WHAT YOU ARE ASKED TO DO:
Transcribe every line of the material below without change, apart from dropping the pictures.

LISTED ENTRIES:
== Segment start ==

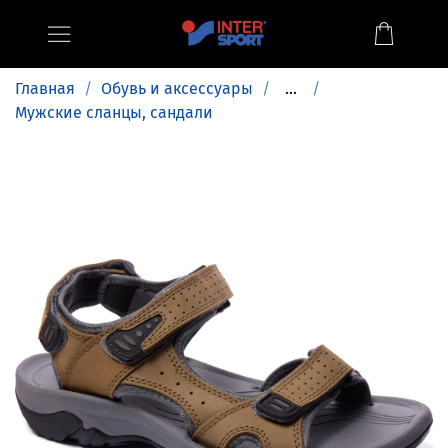
Главная
Обувь и аксессуары
...
Мужские сланцы, сандали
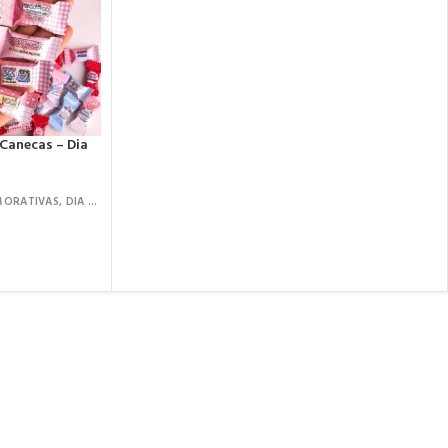
 Canecas – Dia
MORATIVAS
,
DIA DOS NAMORADOS
,
KIT DIGITAL
,
ARQUIVOS DE CORTE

== Segment end ==

EXERCISE RESULT:
Главная
Обувь и аксессуары
...
Мужские сланцы, сандали
 Canecas – Dia
MORATIVAS
,
DIA DOS NAMORADOS
,
KIT DIGITAL
,
ARQUIVOS DE CORTE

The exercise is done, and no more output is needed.